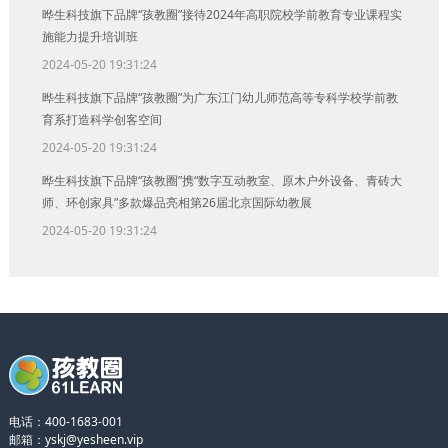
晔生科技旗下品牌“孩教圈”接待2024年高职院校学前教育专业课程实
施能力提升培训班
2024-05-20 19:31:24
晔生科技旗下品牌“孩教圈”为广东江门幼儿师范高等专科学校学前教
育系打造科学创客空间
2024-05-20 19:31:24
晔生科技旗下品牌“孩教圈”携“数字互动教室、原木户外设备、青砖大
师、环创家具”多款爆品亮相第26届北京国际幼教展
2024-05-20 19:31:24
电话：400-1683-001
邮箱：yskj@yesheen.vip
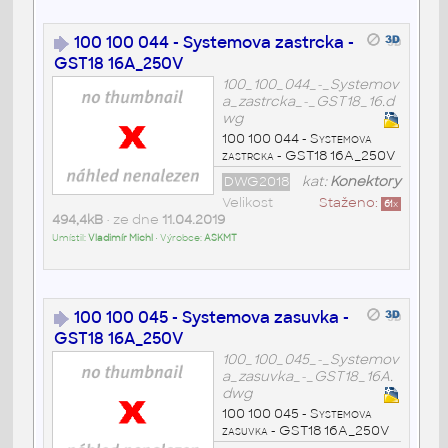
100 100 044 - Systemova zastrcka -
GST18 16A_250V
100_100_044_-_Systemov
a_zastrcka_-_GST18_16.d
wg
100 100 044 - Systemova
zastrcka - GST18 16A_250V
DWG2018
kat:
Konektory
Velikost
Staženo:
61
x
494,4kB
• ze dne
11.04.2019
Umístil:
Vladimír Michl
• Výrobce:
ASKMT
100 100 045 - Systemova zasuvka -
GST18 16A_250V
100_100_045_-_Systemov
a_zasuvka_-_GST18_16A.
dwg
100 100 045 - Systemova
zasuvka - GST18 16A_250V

▶ [Task directions] Print the listing above in full, exactly as written. Omit any pictures.

▶ [Exercise output]
晔生科技旗下品牌“孩教圈”接待2024年高职院校学前教育专业课程实
施能力提升培训班
2024-05-20 19:31:24
晔生科技旗下品牌“孩教圈”为广东江门幼儿师范高等专科学校学前教
育系打造科学创客空间
2024-05-20 19:31:24
晔生科技旗下品牌“孩教圈”携“数字互动教室、原木户外设备、青砖大
师、环创家具”多款爆品亮相第26届北京国际幼教展
2024-05-20 19:31:24
电话：400-1683-001
邮箱：yskj@yesheen.vip
100 100 044 - Systemova zastrcka -
GST18 16A_250V
100_100_044_-_Systemov
a_zastrcka_-_GST18_16.d
wg
100 100 044 - Systemova
zastrcka - GST18 16A_250V
DWG2018
kat:
Konektory
Velikost
Staženo:
61
x
494,4kB
• ze dne
11.04.2019
Umístil:
Vladimír Michl
• Výrobce:
ASKMT
100 100 045 - Systemova zasuvka -
GST18 16A_250V
100_100_045_-_Systemov
a_zasuvka_-_GST18_16A.
dwg
100 100 045 - Systemova
zasuvka - GST18 16A_250V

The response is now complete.